If your kidneys are healthy, they will naturally secrete beneficial levels of a hormone called erythropoietin (EPO), which encourages red blood cell production that carries oxygen to the muscles and brain. If the kidneys are in failure they will produce reduced levels or cease EPO production completely, leading to fatigue and anemia.

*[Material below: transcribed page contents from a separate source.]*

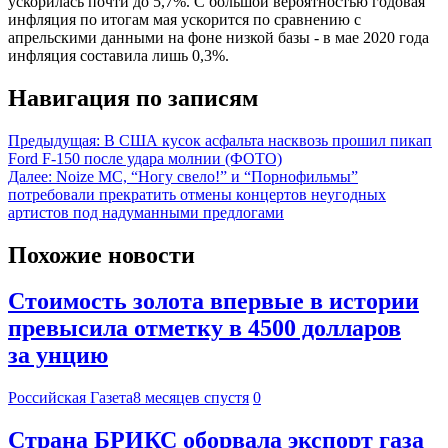
ускорилась почти до 5,7%. С большой вероятностью годовая
инфляция по итогам мая ускорится по сравнению с
апрельскими данными на фоне низкой базы - в мае 2020 года
инфляция составила лишь 0,3%.
Навигация по записям
Предыдущая:
В США кусок асфальта насквозь прошил пикап
Ford F-150 после удара молнии (ФОТО)
Далее:
Noize MC, “Ногу свело!” и “Порнофильмы”
потребовали прекратить отмены концертов неугодных
артистов под надуманными предлогами
Похожие новости
Стоимость золота впервые в истории
превысила отметку в 4500 долларов
за унцию
Российская Газета
8 месяцев спустя
0
Страна БРИКС оборвала экспорт газа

Trouble concentrating often results from anemia as well due to the simple fact that the brain is deprived of vital oxygen. Oftentimes, dizziness, lack of focus, poor memory, fainting, and difficulties concentrating will result.
10. Changes in Urination
Kidneys make urine. So, when the kidneys are failing, changes in urination may occur with patients needing to use the bathroom more urgently and getting up frequently throughout the night to relieve oneself. You may urinate greater quantities and with increased pressure. Urine may also be foamy or contain traces of blood.
11. Sleep Problems
Another symptom that seems to go hand in hand with CKD is sleep problems. They affect between 45 and 80-percent of people with CKD, particularly those in the late stages of the disease.
Most frequently these sleep problems include disorders such as insomnia, restless leg syndrome, and sleep apnea. It’s also possible to experience periodic limb movements and twitches, which can make it challenging to fall asleep and stay asleep. This lack of adequate rest can cause persistent loss of energy and, over time, may even lead to depressive disorders.